15.07

Cresceu assim, desejando chegar ao aeroporto do Recife metida na melhor roupa – e até de óculos escuros.

Luce Pereira (texto)
Paulo Paiva (foto)

Embora nos lugares mais desenvolvidos do mundo a tecnologia já aponte para a possibilidade de o transporte aéreo individual vir a ser algo comum como é táxi, um bocado de pessoas, em certos lugares do Nordeste, ainda sonham com a primeira viagem de avião. Sonho de infância, muitas vezes, nascido sabe Deus lá como, no meio de tanta adversidade. Dona Joana cresceu assim, desejosa de um dia chegar ao aeroporto do Recife metida na melhor roupa – e até de óculos escuros, que haveria de arranjar muito antes de qualquer promessa de subir os degraus da aeronave, sentindo-se outra pessoa que não a Joana de todos os dias. Quando dava conta de toda a lida, ela e outra sonhadora crônica, dona Geralda, madrinha de dois dos seis filhos, juntavam-se para dar asas à imaginação. Mais do que qualquer coisa, a vizinha queria mesmo era assistir a um show de Roberto Carlos. Não era possível que um anjo não providenciasse, antes de ela bater as botas, um ingresso para ver o rei em qualquer canto do estado. Disso o marido, Ernesto, um sujeito de pouca conversa e já beirando os 70, tinha até um pouco de ciúme, ficava cortando-lhe as asas cada vez que ela abria o berreiro acompanhando a música no rádio de pilha, enquanto aprontava as refeições. “Deixa, homem, vai cuidar de tua vida”, era a resposta, e seguia cantando.
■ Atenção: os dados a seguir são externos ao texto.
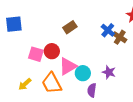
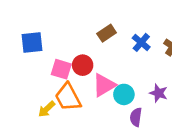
blue square: (14, 24) -> (32, 42), moved
blue cross: (108, 30) -> (141, 42), moved
orange trapezoid: (52, 83) -> (68, 97), moved

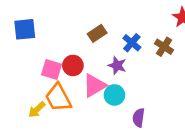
blue square: (32, 42) -> (25, 29), moved
purple star: (159, 93) -> (117, 65), moved
purple semicircle: (136, 117) -> (139, 118), moved

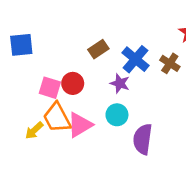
blue cross: (132, 43) -> (136, 59), size x1.4
pink triangle: (94, 86) -> (80, 125), moved
purple semicircle: (139, 118) -> (143, 139), size x1.5

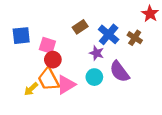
blue square: (21, 45) -> (21, 36), moved
red circle: (73, 83) -> (53, 60), moved
pink square: (50, 88) -> (47, 45), moved
purple semicircle: (143, 139) -> (119, 72), moved, turned -45

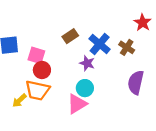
purple semicircle: (119, 72) -> (136, 82), moved, turned 50
orange trapezoid: (48, 79) -> (37, 90), turned -50
pink triangle: (66, 85) -> (77, 104), moved

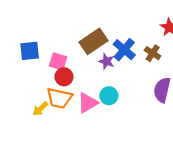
brown rectangle: (70, 36) -> (94, 41), size x1.6
purple star: (87, 63) -> (107, 61), moved
pink triangle: (77, 104) -> (88, 103), moved

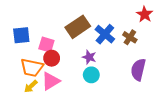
purple star: (107, 61) -> (89, 57), moved
orange trapezoid: (59, 98) -> (32, 68), moved
pink triangle: (88, 103) -> (51, 81), moved

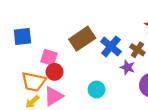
blue square: (21, 35) -> (22, 36), moved
purple star: (89, 57) -> (127, 67), moved

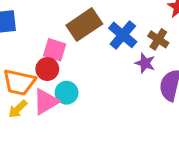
pink square: (49, 57) -> (55, 50), moved
cyan circle: (97, 90) -> (67, 93), moved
Às vezes, até às lágrimas.
A notícia chegou num domingo, pouquinho depois da hora do almoço. Quando o telefone celular tocou, Joana saiu em desabalada carreira para o terreiro e subiu a parte mais alta, único lugar onde o sinal era melhor e a ligação sustentava. Geneci dizia que tinha conseguido folga de uma semana na firma onde trabalhava como chefe dos vigilantes e que, com as economias de um ano, iria realizar o sonho dela. Sim, senhor, uma viagem do Recife, onde ele morava, a Belo Horizonte, onde morava a irmã da mãe. As duas não se viam há mais de 15 anos. Joana quase teve uma síncope, atropelava as palavras. Começou a cantar um trechinho de Emoções, a música de Roberto Carlos, e pensou que o anjo dela, por certo, teria se empenhado mais do que o da amiga. “Obrigada, meu filho!, muito obrigada! Deus lhe abençoe!”. Clic. O telefone ficou mudo e então disparou em direção à casa. Abraçou Gercino, o marido, rodopiaram ao ritmo da euforia dela, os filhos engrossaram o abraço. De repente, uma tristeza sem cabimento: e se Geralda nunca conseguisse ir ver o rei? “Oxe”, repreendeu-se intimamente, “isso lá são horas de imaginar coisa ruim?!”. Bem depressa, espantou o pensamento. Depois ela mesma se encarregaria de rezar um rosário inteirinho na intenção do sonho da comadre.
Os sentimentos humanos são muito confusos. Geralda adorava Joana, mas, intuindo que a partir dali ficaria sozinha com seu sonho, despediu-se um tanto dividida. Enquanto abraçava a amiga, antes de ela entrar no carro-lotação que a levaria ao Recife, sentiu, bem lá dentro do peito, uma pontinha de inveja. “Sua vez vai chegar, comadre, sossegue. Até a volta”. E se foi, já com os óculos escuros que mandou comprar, fazia certo tempo, na feira de Serra Talhada. Não dormiu nadinha, na noite que a separava do sonho, porém, amanheceu radiante. No aeroporto, tudo parecia feérico demais, mas ao subir a bordo foi que sentiu que parecia estar subindo ao céu. A comissária oferecendo lanche – e de graça – ah, aquilo é que era vida. O avião decolou, Joana deu um gritinho apertando a mão do filho, junto com o terço, mas sem conseguir desgrudar os olhos da janela. Lá para as tantas, com o peito já serenado, olhava a sombra do avião na copa das árvores e pensava em Geralda. Estava decidido: iria escrever para a televisão, pois dizem que lá sonho de gente pobre é levado a sério. E apertou com força o terço.